What is the rationale given for not allowing: import .moduleY as a relative import statement meaning "from the package containing the module running the import statement, import moduleY"? The PEP suggests that "relative imports will require listing specific names to import". I'm wondering what about "moduleY" in the above isn't specific? FWIW, I read through much of the meanderings of the old threads but never saw a specific damnation-with-cause of this. - C On Sun, 2004-04-11 at 13:23, Aahz wrote:
On Sun, Apr 11, 2004, Barry Warsaw wrote:
This is one of the reasons I suggested early on that there be a way to spell -- at the package level by the package developer -- "I'm using absolute imports here". Without that spelling, the package would still use the old semantics, however broken they are <wink>.

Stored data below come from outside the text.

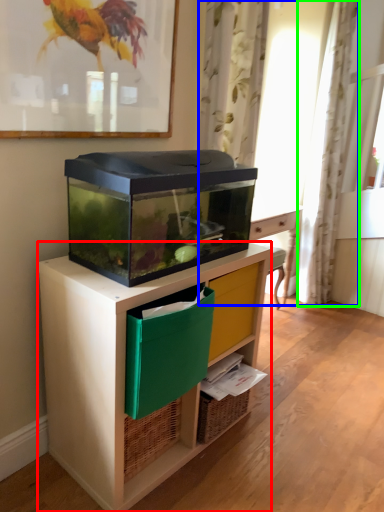 Question: Which is farther away from desk (highlighted by a red box)? curtain (highlighted by a blue box) or curtain (highlighted by a green box)?

Choices:
 (A) curtain
 (B) curtain

Answer: (A) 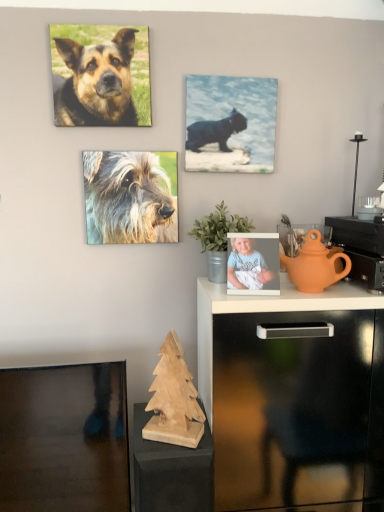 What do you see at coordinates (131, 196) in the screenshot? Image resolution: width=384 pixels, height=512 pixels. I see `fuzzy fur dog at center, which ranks as the second dog in top-to-bottom order` at bounding box center [131, 196].

Identify the location of wooden christmas tree at lower center. click(171, 471).

Where is `golden fur dog at upper left, which is the first dog from top to bottom`? golden fur dog at upper left, which is the first dog from top to bottom is located at coordinates (97, 83).

The height and width of the screenshot is (512, 384). What do you see at coordinates (97, 83) in the screenshot?
I see `golden fur dog at upper left, which is the first dog from top to bottom` at bounding box center [97, 83].

Where is `fuzzy fur dog at center, which ranks as the first dog in bottom-to-top order`? The image size is (384, 512). fuzzy fur dog at center, which ranks as the first dog in bottom-to-top order is located at coordinates (131, 196).

Is black glossy cat at upper center located within orange clay teapot at right?

No.

Locate an element on the screen. picture frame above the orange clay teapot at right (from the image's perspective) is located at coordinates (230, 124).

Considering the positions of objects orange clay teapot at right and black glossy cat at upper center in the image provided, who is more to the right, orange clay teapot at right or black glossy cat at upper center?

orange clay teapot at right is more to the right.

Does golden fur dog at upper left, which appears as the 2th dog when ordered from the bottom, lie in front of green matte plant at center?

No, it is behind green matte plant at center.

From a real-world perspective, which is physically above, golden fur dog at upper left, which appears as the 2th dog when ordered from the bottom, or green matte plant at center?

In real-world perspective, golden fur dog at upper left, which appears as the 2th dog when ordered from the bottom, is above.

The image size is (384, 512). Identify the location of the 2nd dog directly above the green matte plant at center (from a real-world perspective). (97, 83).

Which object is wider, golden fur dog at upper left, which is the first dog from top to bottom, or green matte plant at center?

With larger width is green matte plant at center.

Is orange clay teapot at right bigger or smaller than green matte plant at center?

Clearly, orange clay teapot at right is smaller in size than green matte plant at center.

Does orange clay teapot at right touch green matte plant at center?

There is a gap between orange clay teapot at right and green matte plant at center.

From a real-world perspective, between orange clay teapot at right and green matte plant at center, who is vertically lower?

orange clay teapot at right, from a real-world perspective.

From the image's perspective, is orange clay teapot at right above or below green matte plant at center?

Based on their image positions, orange clay teapot at right is located beneath green matte plant at center.

Does fuzzy fur dog at center, which ranks as the second dog in top-to-bottom order, have a greater height compared to black glossy cat at upper center?

In fact, fuzzy fur dog at center, which ranks as the second dog in top-to-bottom order, may be shorter than black glossy cat at upper center.

Can we say fuzzy fur dog at center, which ranks as the second dog in top-to-bottom order, lies outside black glossy cat at upper center?

Yes.

From the image's perspective, relative to black glossy cat at upper center, is fuzzy fur dog at center, which ranks as the second dog in top-to-bottom order, above or below?

From the image's perspective, fuzzy fur dog at center, which ranks as the second dog in top-to-bottom order, appears below black glossy cat at upper center.

Consider the image. Considering the positions of objects fuzzy fur dog at center, which ranks as the second dog in top-to-bottom order, and black glossy cat at upper center in the image provided, who is more to the right, fuzzy fur dog at center, which ranks as the second dog in top-to-bottom order, or black glossy cat at upper center?

black glossy cat at upper center is more to the right.

Can you confirm if green matte plant at center is taller than fuzzy fur dog at center, which ranks as the second dog in top-to-bottom order?

In fact, green matte plant at center may be shorter than fuzzy fur dog at center, which ranks as the second dog in top-to-bottom order.

In the scene shown: Is green matte plant at center closer to the viewer compared to fuzzy fur dog at center, which ranks as the first dog in bottom-to-top order?

Yes, it is.

Is green matte plant at center not within fuzzy fur dog at center, which ranks as the first dog in bottom-to-top order?

Yes.

Is point (249, 265) in front of point (207, 459)?

No, it is behind (207, 459).

Does light blue fabric baby at upper center turn towards wooden christmas tree at lower center?

No, light blue fabric baby at upper center is not aimed at wooden christmas tree at lower center.

Can you confirm if light blue fabric baby at upper center is thinner than wooden christmas tree at lower center?

Yes.

Looking at their sizes, would you say wooden christmas tree at lower center is wider or thinner than fuzzy fur dog at center, which ranks as the first dog in bottom-to-top order?

Considering their sizes, wooden christmas tree at lower center looks broader than fuzzy fur dog at center, which ranks as the first dog in bottom-to-top order.

Is point (143, 489) behind point (156, 210)?

No, it is in front of (156, 210).

Does wooden christmas tree at lower center appear on the right side of fuzzy fur dog at center, which ranks as the first dog in bottom-to-top order?

Yes, wooden christmas tree at lower center is to the right of fuzzy fur dog at center, which ranks as the first dog in bottom-to-top order.

Based on the photo, would you say fuzzy fur dog at center, which ranks as the second dog in top-to-bottom order, is part of wooden christmas tree at lower center's contents?

That's incorrect, fuzzy fur dog at center, which ranks as the second dog in top-to-bottom order, is not inside wooden christmas tree at lower center.

Find the location of `picture frame above the orange clay teapot at right (from the image's perspective)`. picture frame above the orange clay teapot at right (from the image's perspective) is located at coordinates (230, 124).

Locate an element on the screen. This screenshot has width=384, height=512. dog that is the 1st object located behind the green matte plant at center is located at coordinates (97, 83).

When comparing their distances from light blue fabric baby at upper center, does wooden christmas tree at lower center or green matte plant at center seem further?

wooden christmas tree at lower center is positioned further to the anchor light blue fabric baby at upper center.

Considering their positions, is wooden christmas tree at lower center positioned closer to green matte plant at center than golden fur dog at upper left, which appears as the 2th dog when ordered from the bottom?

golden fur dog at upper left, which appears as the 2th dog when ordered from the bottom, is positioned closer to the anchor green matte plant at center.

Based on their spatial positions, is green matte plant at center or wooden christmas tree at lower center further from golden fur dog at upper left, which is the first dog from top to bottom?

wooden christmas tree at lower center.

Looking at this image, which object lies further to the anchor point wooden christmas tree at lower center, orange clay teapot at right or green matte plant at center?

orange clay teapot at right is positioned further to the anchor wooden christmas tree at lower center.

When comparing their distances from wooden christmas tree at lower center, does black glossy cat at upper center or golden fur dog at upper left, which appears as the 2th dog when ordered from the bottom, seem closer?

The object closer to wooden christmas tree at lower center is black glossy cat at upper center.

Considering their positions, is light blue fabric baby at upper center positioned closer to orange clay teapot at right than golden fur dog at upper left, which appears as the 2th dog when ordered from the bottom?

light blue fabric baby at upper center lies closer to orange clay teapot at right than the other object.

Looking at the image, which one is located further to light blue fabric baby at upper center, black glossy cat at upper center or green matte plant at center?

Based on the image, black glossy cat at upper center appears to be further to light blue fabric baby at upper center.

Estimate the real-world distances between objects in this image. Which object is further from wooden christmas tree at lower center, green matte plant at center or light blue fabric baby at upper center?

green matte plant at center lies further to wooden christmas tree at lower center than the other object.

The height and width of the screenshot is (512, 384). I want to click on dog that lies between black glossy cat at upper center and green matte plant at center from top to bottom, so click(131, 196).

This screenshot has width=384, height=512. In order to click on dog between golden fur dog at upper left, which appears as the 2th dog when ordered from the bottom, and black glossy cat at upper center, in the horizontal direction in this screenshot , I will do `click(131, 196)`.

Locate an element on the screen. The image size is (384, 512). teapot between golden fur dog at upper left, which is the first dog from top to bottom, and wooden christmas tree at lower center vertically is located at coordinates (316, 265).

Where is `teapot between fuzzy fur dog at center, which ranks as the second dog in top-to-bottom order, and wooden christmas tree at lower center vertically`? teapot between fuzzy fur dog at center, which ranks as the second dog in top-to-bottom order, and wooden christmas tree at lower center vertically is located at coordinates point(316,265).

E.g. if I could put in email/__init__.py something like:
from __future__ import i_am_absolutely_resolved_about_my_imports
then I'd expect PEP 328 semantics in package email and all subpackages. Older packages wouldn't have this declaration and would operate under the old rules. (I still don't have any need for relative imports. ;)
Anyone else favor having the ``__future__`` directive apply to the package and all its subpackages? (Currently it follows the standard rules of applying only to each module.) Note that this would make it impossible to do what some people want, where a package becomes another package's subpackage, if the new subpackage relies on relative imports under the old rules.